Dördüncüsü, Amerika Birleşik Devletleri ve diğer çoğu ülkede vatandaşlar, steroitler hakkında bir polis devleti meydana geleceğini bekleyebilirler. Polis departmanları giderek kalabalıkları gözetlemek ve suçluların takibi için insansız hava araçları elde etmeye başlıyor. 10 adet insansız hava aracına sahip olan ABD Gümrükler ve Sınır Koruma Kurumu, bunları “öldürücü olmayan silahlarla” techiz etmeyi düşünüyor. “Öldürücü olmayan silahların” da sonunda öldürücü olabileceği gerçeğinin dışında, bu kaygan bir zemindir. Neticede Amerika Birleşik Devletleri başlangıçta insansız hava araçlarına silah yerleştirdiği için İsrail’i kınadı ama sonra kendisi insansız hava araçlarına silah yerleştirdi ve önce bunları tedbirli olarak kullandı, sonra da giderek gevşetilmiş müdahale kurallarıyla her geçen gün artan sayıda ülkede bunlarla insanlara ateş açmaya başladı. Son 20 senede Amerikalılar ABD polis departmanlarının askeri donanım elde ettiklerini ve alt seviyedeki uyuşturucu kaçakçılarının evlerine Taliban mevzilerine saldırıyormuş gibi bombalar, taarruz silahları hatta zırhlı personel taşıyıcılarla baskınlar gerçekleştirmeye başladıklarını müşahede ettiler. Bunlar şimdi polis insansız hava araçlarının “tehlikeli” suçluları takip ettiğini ve göklerden açılan ateşlerle onları öldürdüğünü mü görecekler? Ve polis insansız hava araçlarının göklerde dolaştığı bir dünyada mahremiyet ne olacak?

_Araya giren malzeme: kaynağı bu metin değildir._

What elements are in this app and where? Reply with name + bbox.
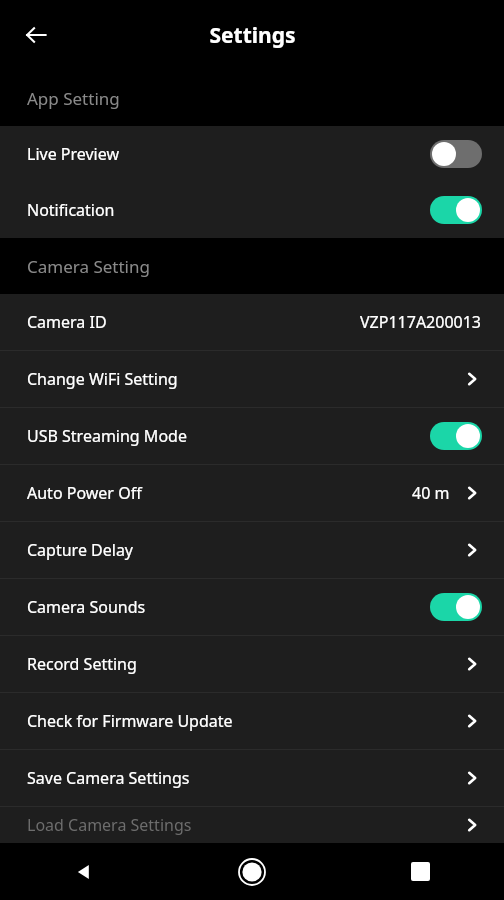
button[interactable]: Back [0,843,168,900]
staticText: Load Camera Settings [27,814,192,836]
staticText: Auto Power Off [27,482,142,504]
button[interactable]: Back [14,13,58,57]
button[interactable] [430,196,482,224]
staticText: VZP117A200013 [360,311,482,333]
button[interactable]: Check for Firmware Update [0,693,504,749]
button[interactable]: Change WiFi Setting [0,351,504,407]
staticText: Record Setting [27,653,137,675]
button[interactable] [430,422,482,450]
staticText: App Setting [27,87,120,110]
staticText: Notification [27,199,115,221]
staticText: Live Preview [27,143,120,165]
staticText: Camera ID [27,311,107,333]
button[interactable]: Camera ID [0,294,504,350]
button[interactable]: USB Streaming Mode [0,408,504,464]
button[interactable] [430,140,482,168]
staticText: Camera Sounds [27,596,146,618]
button[interactable] [430,593,482,621]
staticText: Settings [209,21,296,50]
staticText: Camera Setting [27,255,150,278]
button[interactable]: Load Camera Settings [0,807,504,843]
button[interactable]: Notification [0,182,504,238]
button[interactable]: Auto Power Off [0,465,504,521]
button[interactable]: Record Setting [0,636,504,692]
button[interactable]: Home [168,843,336,900]
staticText: Capture Delay [27,539,134,561]
button[interactable]: Camera Sounds [0,579,504,635]
staticText: Save Camera Settings [27,767,190,789]
staticText: USB Streaming Mode [27,425,187,447]
button[interactable]: Live Preview [0,126,504,182]
staticText: Check for Firmware Update [27,710,233,732]
staticText: 40 m [412,482,450,504]
button[interactable]: Recents [336,843,504,900]
button[interactable]: Save Camera Settings [0,750,504,806]
button[interactable]: Capture Delay [0,522,504,578]
staticText: Change WiFi Setting [27,368,178,390]
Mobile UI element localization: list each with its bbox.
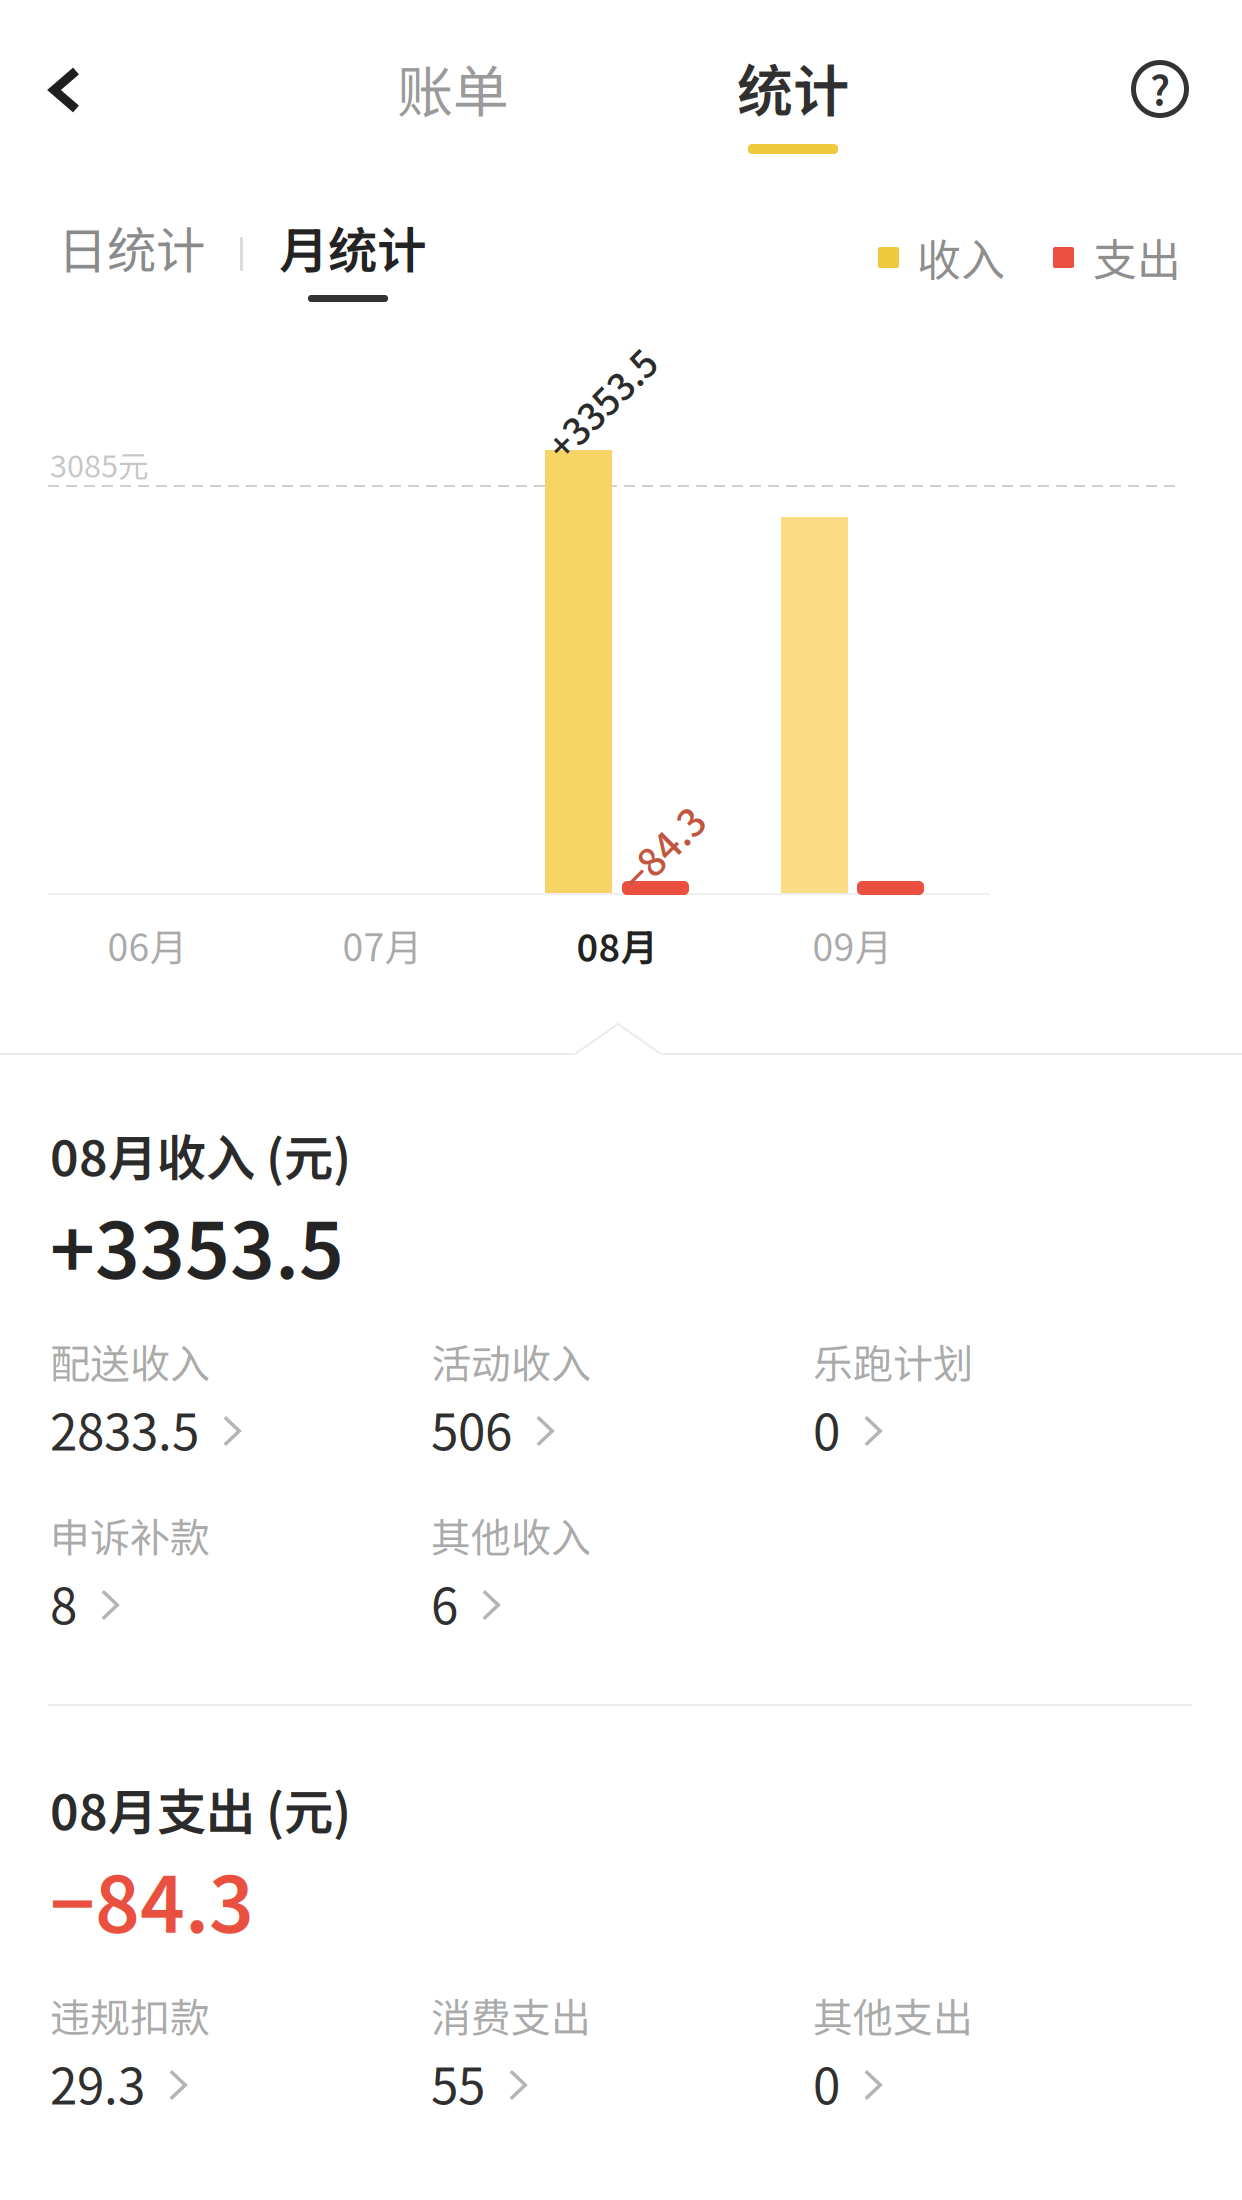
staticText: 506 [431,1393,512,1465]
button[interactable]: 账单 [363,38,543,138]
button[interactable]: 06月 [52,909,242,981]
button[interactable]: 日统计 [58,204,218,290]
staticText: 06月 [108,918,186,972]
staticText: 乐跑计划 [813,1332,973,1390]
staticText: +3353.5 [50,1189,344,1301]
staticText: 0 [813,1393,840,1465]
staticText: 消费支出 [431,1986,591,2044]
staticText: +3353.5 [532,376,670,430]
staticText: 配送收入 [50,1332,210,1390]
staticText: 其他支出 [813,1986,973,2044]
staticText: 2833.5 [50,1393,199,1465]
staticText: 日统计 [58,211,205,283]
staticText: 08月支出 (元) [50,1773,351,1844]
button[interactable]: Back [15,40,115,140]
staticText: 08月 [576,918,658,972]
staticText: 6 [431,1567,458,1639]
staticText: 违规扣款 [50,1986,210,2044]
button[interactable]: 09月 [757,909,947,981]
staticText: 支出 [1093,225,1181,289]
staticText: 09月 [812,918,892,972]
button[interactable]: 其他收入 [431,1499,761,1639]
staticText: 统计 [737,46,849,128]
staticText: 申诉补款 [50,1506,210,1564]
staticText: 3085元 [50,442,149,486]
button[interactable]: 申诉补款 [50,1499,380,1639]
staticText: 0 [813,2047,840,2119]
button[interactable]: 07月 [287,909,477,981]
staticText: 月统计 [279,211,426,283]
button[interactable]: 其他支出 [813,1979,1143,2119]
staticText: 55 [431,2047,485,2119]
button[interactable]: 活动收入 [431,1325,761,1465]
staticText: 账单 [397,48,509,129]
staticText: −84.3 [612,820,712,876]
button[interactable]: 消费支出 [431,1979,761,2119]
button[interactable]: 乐跑计划 [813,1325,1143,1465]
button[interactable]: 月统计 [279,201,439,309]
button[interactable]: 统计 [703,51,883,166]
staticText: 08月收入 (元) [50,1119,351,1190]
staticText: −84.3 [50,1843,254,1955]
staticText: 收入 [917,225,1005,289]
button[interactable]: 08月 [522,909,712,981]
button[interactable]: 违规扣款 [50,1979,380,2119]
staticText: 8 [50,1567,77,1639]
staticText: ? [1150,59,1170,117]
button[interactable]: 配送收入 [50,1325,380,1465]
staticText: 29.3 [50,2047,145,2119]
staticText: 07月 [342,918,422,972]
staticText: 活动收入 [431,1332,591,1390]
button[interactable]: Help [1110,39,1210,139]
staticText: 其他收入 [431,1506,591,1564]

Peki alternatif nedir? Code Pink insansız hava araçları zirvesinde, Uluslararası Robot Silahlar Kontrol Komitesi tarafından teklif edildiği üzere, kendi kendisini idare eden silahlara uluslararası yasak getirilmesi gibi bazı ilginç fikirler öne sürüldü. Bir diğer ihtimal de, ilan edilen savaş bölgeleri dışındaki ülkelere karşı insansız hava araçları kullanan ülkelere uluslararası hukukun daha sıkı bir şekilde uygulanması olur. Bir konuşmacı, yurt içi hava sahasında silahlı insansız hava araçlarına yasak getirilmesini ve ABD mahkemelerinde insansız hava araçları tarafından sağlanan delillerin yasaklanmasını teklif etti. Bir diğeri de her yerin kendi kurallarını koyduğu anarşiye yol açan bir duruma müsaade edilmesi yerine kuvvetli federal standartların önemine işaret etti.

Hükümetleri onlar adına insansız hava araçları savaşı başlatmışken Amerikan halkının büyük ölçüde başka tarafa baktığı bir bağlamda, Code Pink’in büyük ses getiren protestoları meselenin canlı kalmasını sağladı. Örgütün 2012 ve 2013 zirveleri Washington’da insansız hava aracı savaşı hakkında aleni tartışmaların yapıldığı ve yabancı kurbanların seslerinin duyulduğu birkaç mekandan biri oldu. Kasım İHA Zirvesi’nde Code Pink dinleyicileri, insansız hava araçlarına karşı Code Pink tarafından tercih edilen antiemperyalist duruş yerine muhafazakar ilkeler zaviyesinden konuştuğu zaman nahoş bir şekilde emekli ABD Hava Kuvvetleri albayı Morris Davis’e -Guantanamo’daki kovuşturmalarakatılmak yerine istifa eden cesur subay- kulak verdiler.

Şimdi bu meseleyi ele alıp soğuk savaştaki silahlanma yarışına denk olan insansız hava araçlarından kurtulmanın bir yolunu bulmak üzere daha fazla uzmanlar, fikir üreticileri, vatandaş grupları ve siyasi liderlere acil ihtiyaç var. Bunun alternatifi, eğer biz mevcut yolda ilerleyeceksek, makinelerin kendi inisiyatifleriyle insanları öldürmesinin normal kabul edildiği bir dünyadır. Bu, hükümetlerin kendi vatandaşlarını aralıksız olarak havadan gözetim altında tuttuğu ve yargılamaksızın göklerden infaz edilecek ölüm listeleri oluşturduğu, vatandaşların da sürekli insansız hava araçları tarafından saldırılmaya hazır vaziyette beklediği bir yerdir.